Bedsores were once rare. They are today very common. One in four of you know someone who is suffering or has suffered from them. This was not the case when the nursing profession was less professional. Before the inception of Medicare Dr. Michael Kosiak published results of his studies that established regular repositioning intervals of two hours as adequate preventive care for bedsores. Nurses new this anyway. Dr. Kosiak's work just validated their instinctual understanding. They were distributed in patient populations and accustomed to routines that meant bedsores were very rare. The literature mentions ratios of less than 3% of patients at risk. But something was about to happen to the nursing profession that would alter this dramatically.
The post-1965 years were full of articles about the runaway inflation in healthcare in general. The nursing profession was under assault and felt threatened with their very existence. So confident were we in the beneficial properties of technology that some wondered if nurses were needed at all. The nurses, taking a page from the book of how the physicians before them gained credibility, decided to pursue licensure with a vengence. Nurses would have to return to school in order to get baccalaureate degrees in the science of nursing. One third quit, one third went back to school and one third attempted to breech the gap at the bedside. When nurses returned with B.S. degrees and R.N. distinction they demanded more compensation and less menial labor. They became chartists and drug administrators more than hands that fed, bathed and cared for those unable to care for themselves. Healthcare specialization exploded and so did the numbers and severity of bedsores.

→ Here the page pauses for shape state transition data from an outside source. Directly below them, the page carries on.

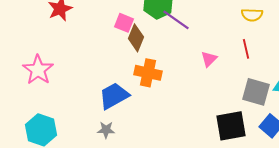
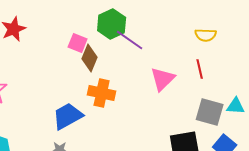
pink triangle: (209, 59) -> (163, 79), size x1.5

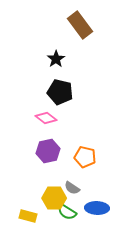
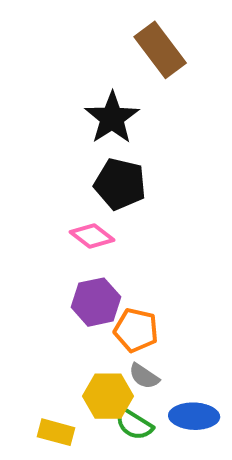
black star: (56, 59) -> (112, 118), size x1.5
orange pentagon: (85, 157) -> (136, 330), moved

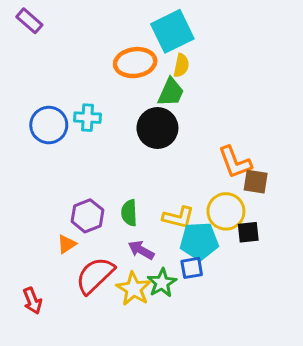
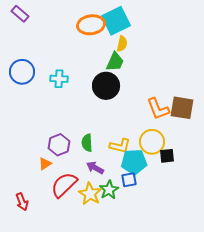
orange ellipse: (135, 63) -> (91, 25), moved
blue circle: (49, 125) -> (22, 72), moved
brown square: (256, 182) -> (182, 108), moved, size x1.4

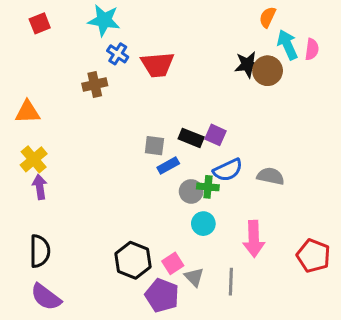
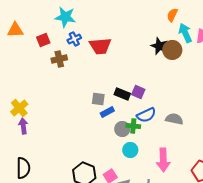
red square: (40, 23) -> (43, 40), moved
blue cross: (118, 54) -> (74, 39), turned 32
black star: (248, 65) -> (159, 46), turned 30
orange triangle: (28, 112) -> (15, 30), moved

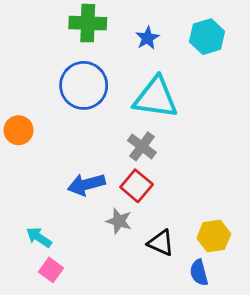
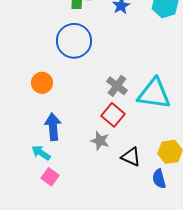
cyan triangle: (156, 98) -> (154, 94), moved
orange circle: (19, 130) -> (42, 83), moved
blue arrow: (86, 184) -> (53, 127), moved, turned 100

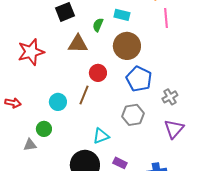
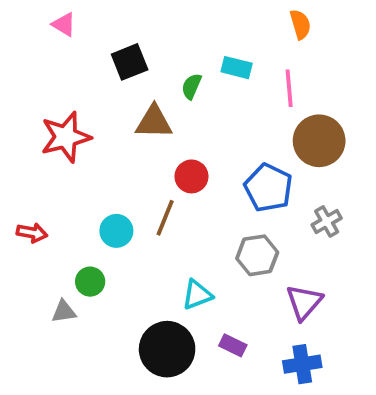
pink line: (166, 18) -> (289, 88), moved
brown circle: (127, 46) -> (319, 141), moved
purple triangle: (174, 129) -> (304, 302), moved

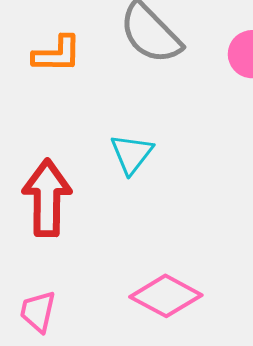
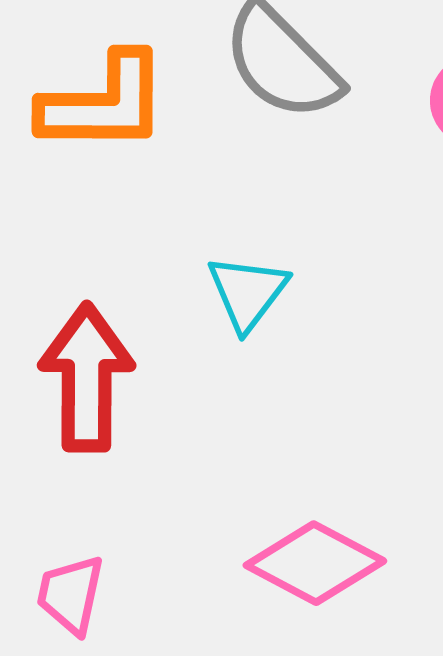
orange L-shape: (57, 54) -> (104, 103), size x1.4

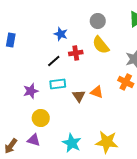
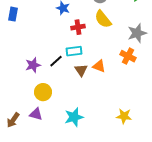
black line: (54, 61) -> (56, 61), moved
cyan rectangle: (58, 84) -> (74, 51), moved
yellow star: (107, 142) -> (124, 116), moved, size x0.7
cyan star: (72, 143) -> (74, 117), turned 30

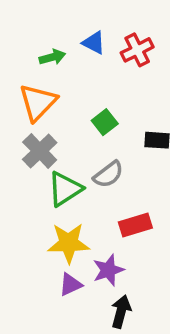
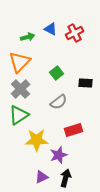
green triangle: (65, 189) -> (19, 115), moved
purple triangle: (70, 285) -> (42, 177), moved

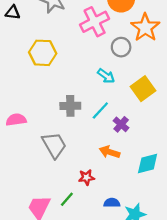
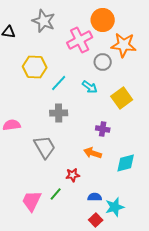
orange star: (145, 27) -> (124, 45), turned -30
cyan line: (100, 110) -> (59, 83), moved
purple cross: (121, 124) -> (103, 129), turned -32

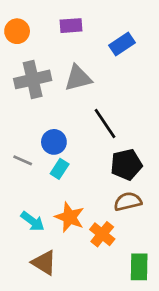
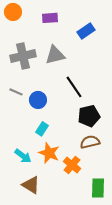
orange circle: (17, 31) -> (13, 12), moved
gray line: (23, 160) -> (16, 92), moved
cyan rectangle: (60, 169) -> (42, 129), moved

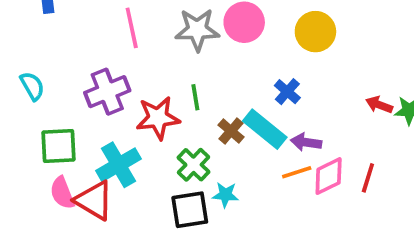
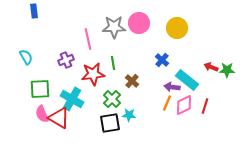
pink line: (132, 28) -> (88, 39), moved
purple cross: (107, 92) -> (66, 60), size x0.7
cyan rectangle: (265, 129) -> (187, 80), moved
cyan cross: (118, 165) -> (72, 99), turned -30
orange line: (297, 172) -> (167, 103), turned -49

Medical device and product manufacturers filled this breech with a breathtaking array of items. All of these came with claims but the problem intensified. The flaw in the early analysis was the fact that patients were no longer being repositioned of a regular enough basis to prevent bedsore development. The system preferred to pay for technology more than people. Nurses demanded more and different work and capillary occlusion ate away healthy tissue near the bone of thousands of patients every year. The rationale given most often to explain these facts were that the breakthroughs in medicine, particularly in technology had caused people to live longer. These conditions were therefore an inevitable consequence of progress. We would just have to live with it. As a prominent gerontologist once told me over lunch, "What does it matter if a person gets a stage four ulcer (tissue rot exposing bone) in the sacrum the last six months of their life?" What indeed. The hollow men (and women) were making names and lot's of money. Baby boomers were entering the years when 25% of them would get bedsores and the math was most compelling. Nothing would stand in the way of this. Certainly not someone raising their hand and saying enough already.